Neil Wilson, chief market analyst at Markets.com said markets could be absurdly quick to discount risk and recover from geopolitical spasms, particularly those in the Middle East. US stocks recovered to finish higher on Monday, bouncing back from their worst day in a month on Friday and despite weakness in Europe.
“Yesterday I’d questioned how long the risk-off moves would last as, particularly as it entails fighting the Fed, but the move back into positive territory was even swifter than could be expected.
“The lack of any direct response so far from Iran has becalmed markets. I would stick to the view that that the regime is afraid of major open conflict and will seek to avoid it whilst still ‘responding’ in some way. The US seems more ready for the fight but cannot be seen to be the aggressor,” said Wilson.
Bianca Botes, treasury partner at Peregrine Treasury Solutions, said the mood in the currency market remained cautious as Middle East tensions weighed on risk appetite.
“Positive data from the EU on Monday saw the euro gain some ground against the dollar, with the rand tracking the euro stronger.

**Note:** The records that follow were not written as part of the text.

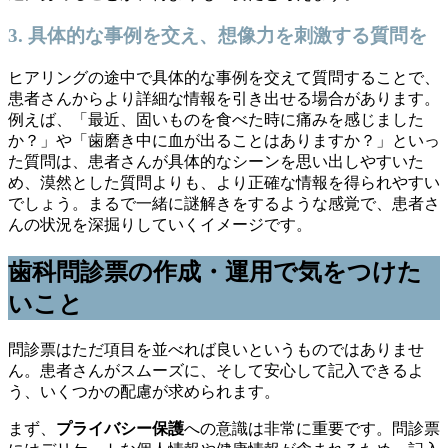
3. 具体的な事例を交え、想像力を刺激する質問を
ヒアリングの途中で具体的な事例を交えて質問することで、
患者さんからより詳細な情報を引き出せる場合があります。
例えば、「最近、固いものを食べた時に痛みを感じました
か？」や「歯磨き中に血が出ることはありますか？」といっ
た質問は、患者さんが具体的なシーンを思い出しやすいた
め、漠然とした質問よりも、より正確な情報を得られやすい
でしょう。まるで一緒に謎解きをするような感覚で、患者さ
んの状況を深掘りしていくイメージです。
歯科問診票の作成・運用で気をつけた
いこと
問診票はただ項目を並べれば良いというものではありませ
ん。患者さんがスムーズに、そして安心して記入できるよ
う、いくつかの配慮が求められます。
まず、
プライバシー保護
への意識は非常に重要です。問診票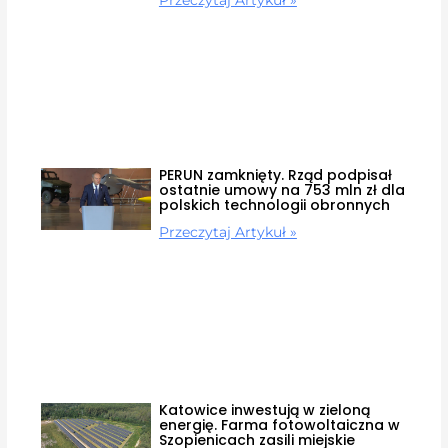
Przeczytaj Artykuł »
PERUN zamknięty. Rząd podpisał
ostatnie umowy na 753 mln zł dla
polskich technologii obronnych
Przeczytaj Artykuł »
Katowice inwestują w zieloną
energię. Farma fotowoltaiczna w
Szopienicach zasili miejskie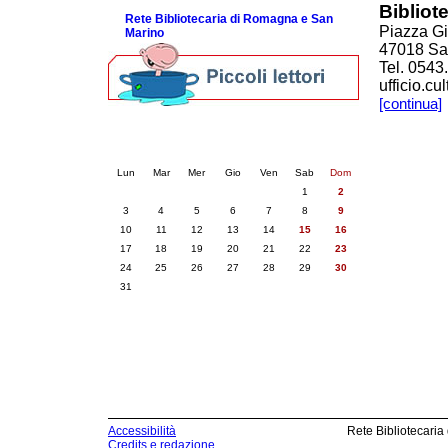
Bibliot
Rete Bibliotecaria di Romagna e San
Piazza Gi
Marino
47018 Sa
Tel. 0543
ufficio.c
[continua]
Calendario eventi
« prec.
agosto 2026
succ. »
Lun
Mar
Mer
Gio
Ven
Sab
Dom
1
2
3
4
5
6
7
8
9
10
11
12
13
14
15
16
17
18
19
20
21
22
23
24
25
26
27
28
29
30
31
Accessibilità
Rete Bibliotecaria
Credits e redazione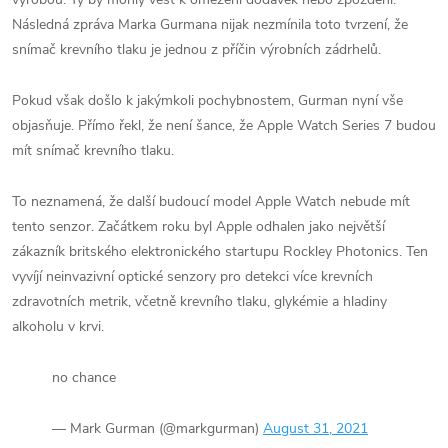
Následná zpráva Marka Gurmana nijak nezmínila toto tvrzení, že
snímač krevního tlaku je jednou z příčin výrobních zádrhelů.
Pokud však došlo k jakýmkoli pochybnostem, Gurman nyní vše
objasňuje. Přímo řekl, že není šance, že Apple Watch Series 7‌ budou
mít snímač krevního tlaku.
To neznamená, že další budoucí model Apple Watch nebude mít
tento senzor. Začátkem roku byl Apple odhalen jako největší
zákazník britského elektronického startupu Rockley Photonics. Ten
vyvíjí neinvazivní optické senzory pro detekci více krevních
zdravotních metrik, včetně krevního tlaku, glykémie a hladiny
alkoholu v krvi.
no chance
— Mark Gurman (@markgurman)
August 31, 2021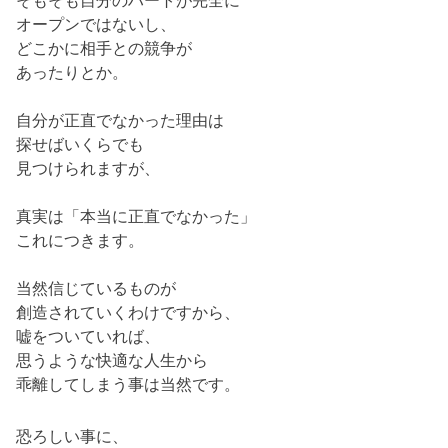
オープンではないし、
どこかに相手との競争が
あったりとか。
自分が正直でなかった理由は
探せばいくらでも
見つけられますが、
真実は「本当に正直でなかった」
これにつきます。
当然信じているものが
創造されていくわけですから、
嘘をついていれば、
思うような快適な人生から
乖離してしまう事は当然です。
恐ろしい事に、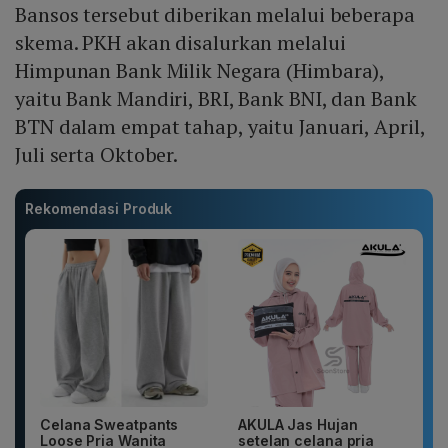
Bansos tersebut diberikan melalui beberapa
skema. PKH akan disalurkan melalui
Himpunan Bank Milik Negara (Himbara),
yaitu Bank Mandiri, BRI, Bank BNI, dan Bank
BTN dalam empat tahap, yaitu Januari, April,
Juli serta Oktober.
Rekomendasi Produk
Celana Sweatpants
AKULA Jas Hujan
Loose Pria Wanita
setelan celana pria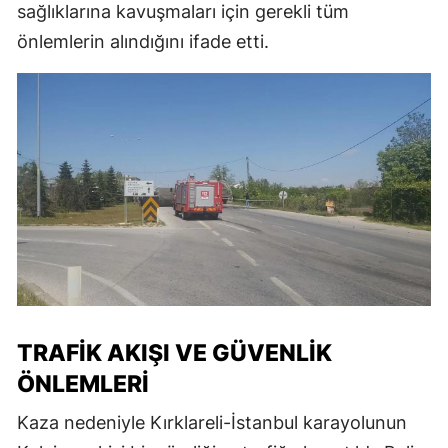
sağlıklarına kavuşmaları için gerekli tüm
önlemlerin alındığını ifade etti.
TRAFIK AKIŞI VE GÜVENLIK
ÖNLEMLERI
Kaza nedeniyle Kırklareli-İstanbul karayolunun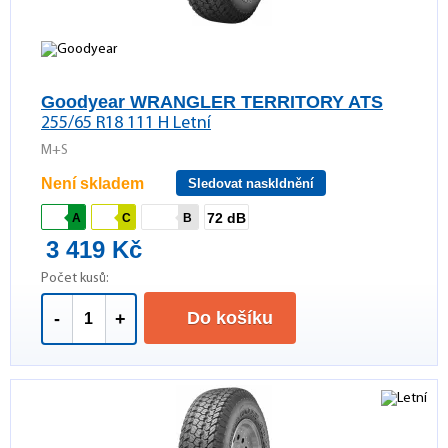
Goodyear WRANGLER TERRITORY ATS
255/65 R18 111 H Letní
M+S
Není skladem
Sledovat naskldnění
72 dB
A
C
B
3 419 Kč
Počet kusů:
Do košíku
-
+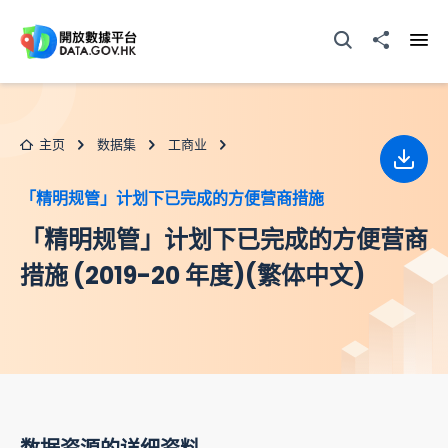
跳至主要内容
打开搜寻器
分享至
打开
主页
数据集
工商业
下载
「精明规管」计划下已完成的方便营商措施
「精明规管」计划下已完成的方便营商
措施 (2019-20 年度)(繁体中文)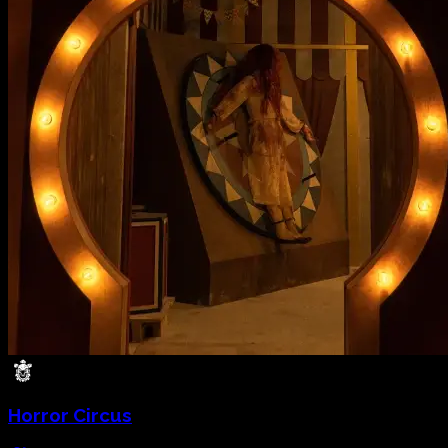
Horror Circus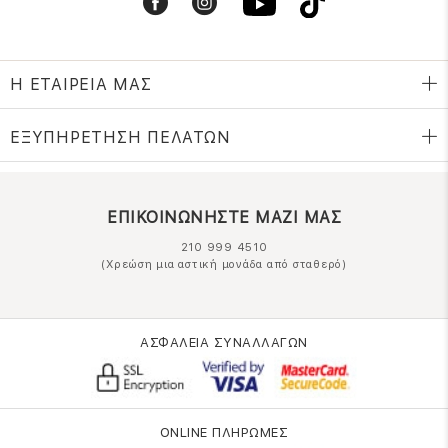
Η ΕΤΑΙΡΕΙΑ ΜΑΣ
ΕΞΥΠΗΡΕΤΗΣΗ ΠΕΛΑΤΩΝ
ΕΠΙΚΟΙΝΩΝΗΣΤΕ ΜΑΖΙ ΜΑΣ
210 999 4510
(Χρεώση μια αστική μονάδα από σταθερό)
ΑΣΦΑΛΕΙΑ ΣΥΝΑΛΛΑΓΩΝ
ONLINE ΠΛΗΡΩΜΕΣ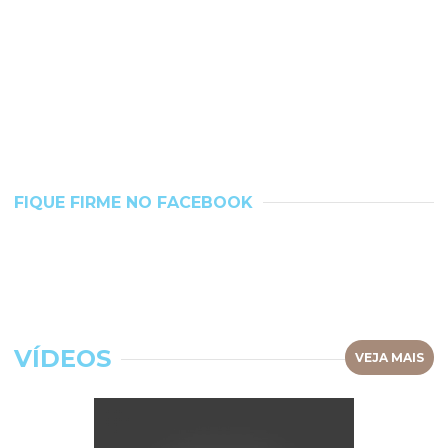
FIQUE FIRME NO FACEBOOK
VÍDEOS
VEJA MAIS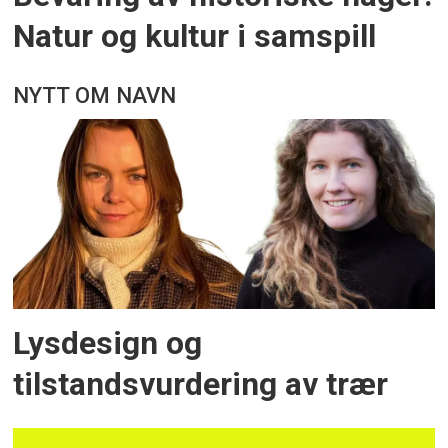
Natur og kultur i samspill
NYTT OM NAVN
Lysdesign og
tilstandsvurdering av trær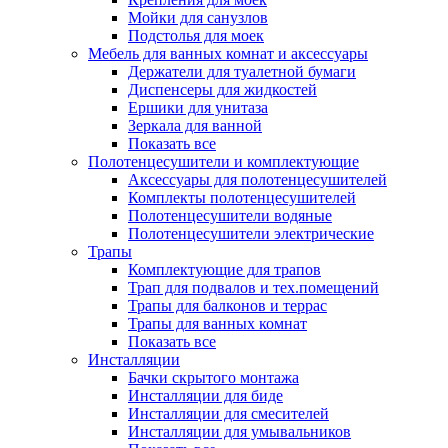
Мойки для санузлов
Подстолья для моек
Мебель для ванных комнат и аксессуары
Держатели для туалетной бумаги
Диспенсеры для жидкостей
Ершики для унитаза
Зеркала для ванной
Показать все
Полотенцесушители и комплектующие
Аксессуары для полотенцесушителей
Комплекты полотенцесушителей
Полотенцесушители водяные
Полотенцесушители электрические
Трапы
Комплектующие для трапов
Трап для подвалов и тех.помещений
Трапы для балконов и террас
Трапы для ванных комнат
Показать все
Инсталляции
Бачки скрытого монтажа
Инсталляции для биде
Инсталляции для смесителей
Инсталляции для умывальников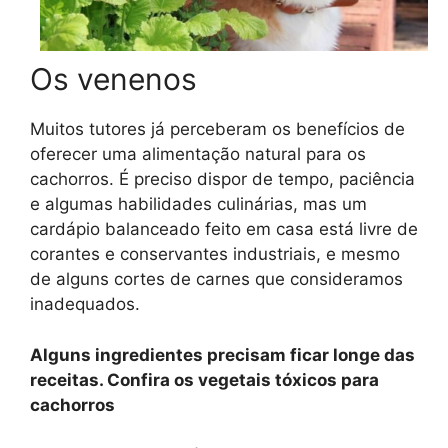
Os venenos
Muitos tutores já perceberam os benefícios de
oferecer uma alimentação natural para os
cachorros. É preciso dispor de tempo, paciência
e algumas habilidades culinárias, mas um
cardápio balanceado feito em casa está livre de
corantes e conservantes industriais, e mesmo
de alguns cortes de carnes que consideramos
inadequados.
Alguns ingredientes precisam ficar longe das
receitas. Confira os vegetais tóxicos para
cachorros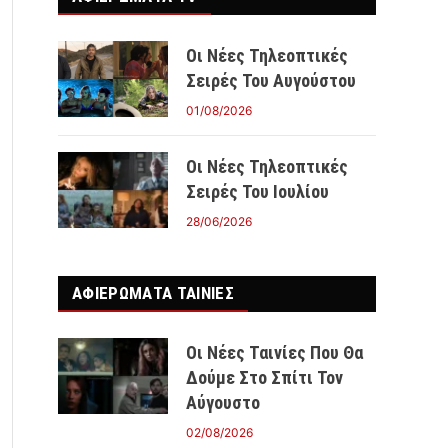
Οι Νέες Τηλεοπτικές
Σειρές Του Αυγούστου
01/08/2026
Οι Νέες Τηλεοπτικές
Σειρές Του Ιουλίου
28/06/2026
ΑΦΙΕΡΩΜΑΤΑ ΤΑΙΝΊΕΣ
Οι Νέες Ταινίες Που Θα
Δούμε Στο Σπίτι Τον
Αύγουστο
02/08/2026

The domestic unit has also been lent support by a gold price which reached its highest levels since 2013,” said Botes.
Andre Botha, senior dealer at TreasuryONE, attributed the recovery in the markets to the absence of any immediate escalation of tensions between the US and Iran.
“Both the euro and pound are holding on to Monday’s gains against the dollar and the rand was firmer this morning in line with other emerging market currencies as markets wait to see how the geopolitical situation in the Middle East pans out,” said Botha.
Oil and Gold have slipped from their highs while stock markets and riskier currencies have firmed overnight.
Oil prices fell more than 1 percent on Tuesday as investors reconsidered the likelihood of Middle East supply disruptions amid the US-Iran faceoff.
WTI Crude and Brent have both gained over 3 percent year-to-date as the US-Iran tensions sparked fears over negative supply shocks in the markets. Given how the Middle East is home to major oil-producing countries, the threat of supply disruptions has offered a boost to oil in the near term, according to FXTM analysts.
However, geopolitical tensions may not be enough to keep oil prices elevated in the medium to longer term. Continued oil upside faces multiple obstacles in the form of rising US Shale production and weak oil demand growth in the face of renewed US-China trade tensions.
Gold pared some of its gains after hitting a six-year high on Monday, although it’s finding support at the $1 560 psychological level for the time being.
The analysts, however, noted that tensions in the Middle East were likely to stimulate risk aversion, consequently boosting investor’s appetite for Gold.